Once installed, customers will be able to ship their products to Staples stores instead of having them shipped to their home or apartment. While the latter may seem more convenient, the locker concept was designed for those who may not be home to receive the delivery.
This might sound like a risky move for Staples, since it could theoretically drive down prices and encourage consumers to use Amazon more often. But the lockers may be a sneaky effort by Staples to win market share, since it could acquire an Amazon customer or two in the process. At the very least, Staples will receive a fee for allowing Amazon to place lockers in its stores.
It is unclear what Amazon hopes to gain from the deal. The company's lockers are typically placed in stores that are open 24 hours a day, such as 7-Eleven.

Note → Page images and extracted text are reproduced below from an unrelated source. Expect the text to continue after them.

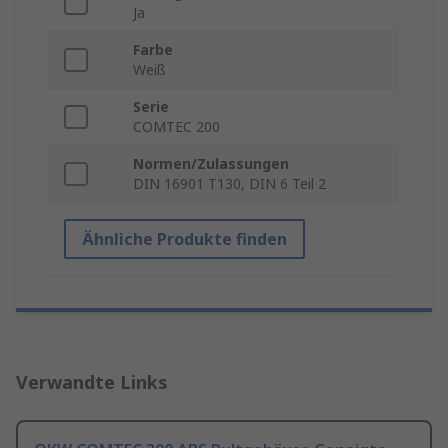
Ja
Farbe
Weiß
Serie
COMTEC 200
Normen/Zulassungen
DIN 16901 T130, DIN 6 Teil 2
Ähnliche Produkte finden
Verwandte Links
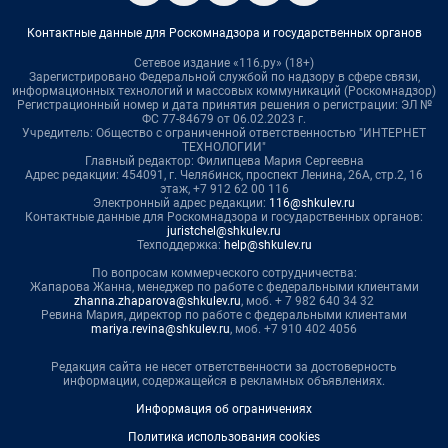
Контактные данные для Роскомнадзора и государственных органов
Сетевое издание «116.ру» (18+)
Зарегистрировано Федеральной службой по надзору в сфере связи,
информационных технологий и массовых коммуникаций (Роскомнадзор)
Регистрационный номер и дата принятия решения о регистрации: ЭЛ №
ФС 77-84679 от 06.02.2023 г.
Учредитель: Общество с ограниченной ответственностью "ИНТЕРНЕТ
ТЕХНОЛОГИИ"
Главный редактор: Филипцева Мария Сергеевна
Адрес редакции: 454091, г. Челябинск, проспект Ленина, 26А, стр.2, 16
этаж, +7 912 62 00 116
Электронный адрес редакции:
116@shkulev.ru
Контактные данные для Роскомнадзора и государственных органов:
juristchel@shkulev.ru
Техподдержка:
help@shkulev.ru
По вопросам коммерческого сотрудничества:
Жапарова Жанна, менеджер по работе с федеральными клиентами
zhanna.zhaparova@shkulev.ru
, моб. + 7 982 640 34 32
Ревина Мария, директор по работе с федеральными клиентами
mariya.revina@shkulev.ru
, моб. +7 910 402 4056
Редакция сайта не несет ответственности за достоверность
информации, содержащейся в рекламных объявлениях.
Информация об ограничениях
Политика использования cookies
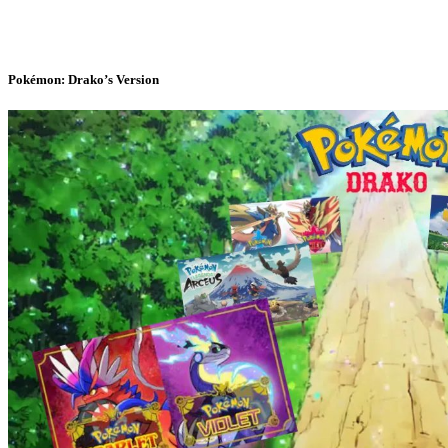
Pokémon: Drako’s Version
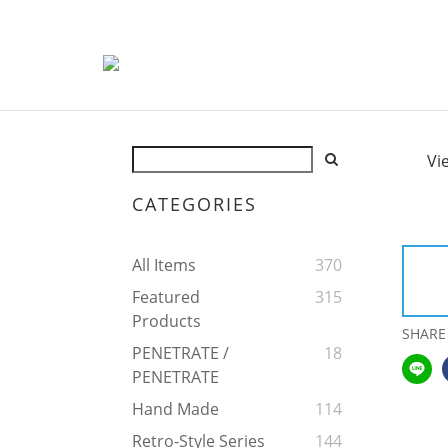
Vi
CATEGORIES
All Items
370
Featured
315
Products
SHARE
PENETRATE /
18
PENETRATE
Hand Made
114
Retro-Style Series
144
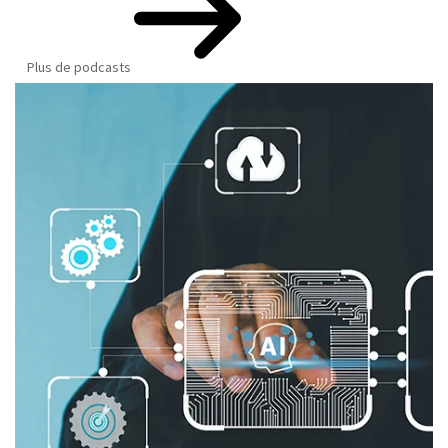
Plus de podcasts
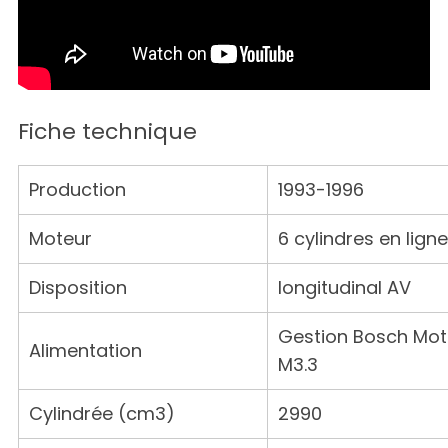
Fiche technique
Production
1993-1996
Moteur
6 cylindres en ligne
Disposition
longitudinal AV
Gestion Bosch Mot
Alimentation
M3.3
Cylindrée (cm3)
2990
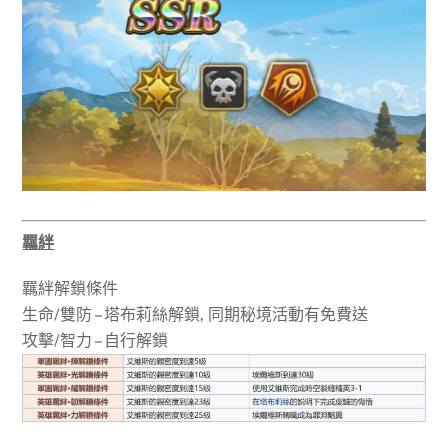
羈絆
羈絆解鎖條件
生命/雙防 – 塔布莉絲解鎖, 同期秘境活動有免費送
攻擊/智力 – 自行解鎖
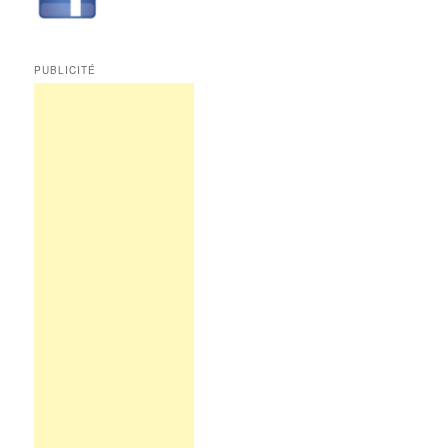
PUBLICITÉ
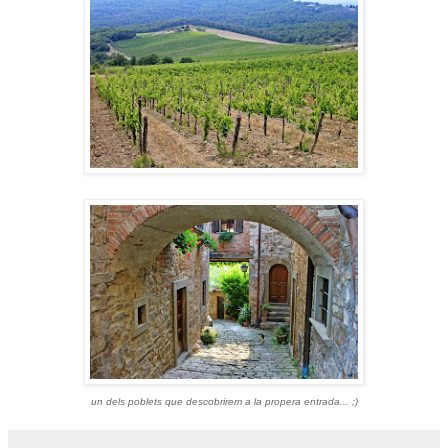
un dels poblets que descobrirem a la propera entrada... ;)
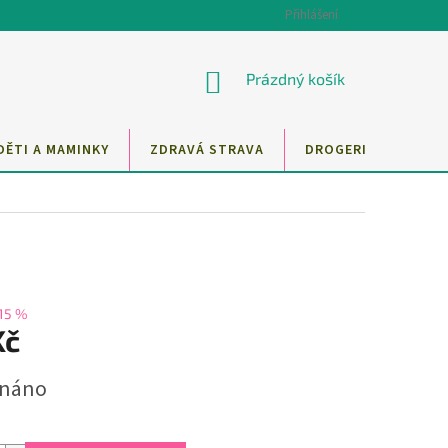
Přihlášení
NÁKUPNÍ
Prázdný košík
KOŠÍK
DĚTI A MAMINKY
ZDRAVÁ STRAVA
DROGERIE
MAZ
15 %
Kč
dnáno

This made sense because it allowed customers to pick up packages at any time. It also made sense from a competitive standpoint. As a convenience store, 7-Eleven does not compete with Amazon. They may sell some of the same items, but the customer base is vastly different. And it's not as if Amazon can ship a Slurpee or Big Gulp through the mail.
By coming to Staples, Amazon is attempting to expand its retail presence without actually opening a brick-and-mortar location. Some speculate that the company could accomplish this task (and make a ton of money) by acquiring Best Buy (BBY +0.91%), but Amazon does not seem to be interested in acquiring another retailer. If it did, it could open the door for another competitor to rise up and offer lower prices by avoiding the extra costs that come with managing a physical retail outlet.
Amazon and Staples have yet to provide any commentary on the deal.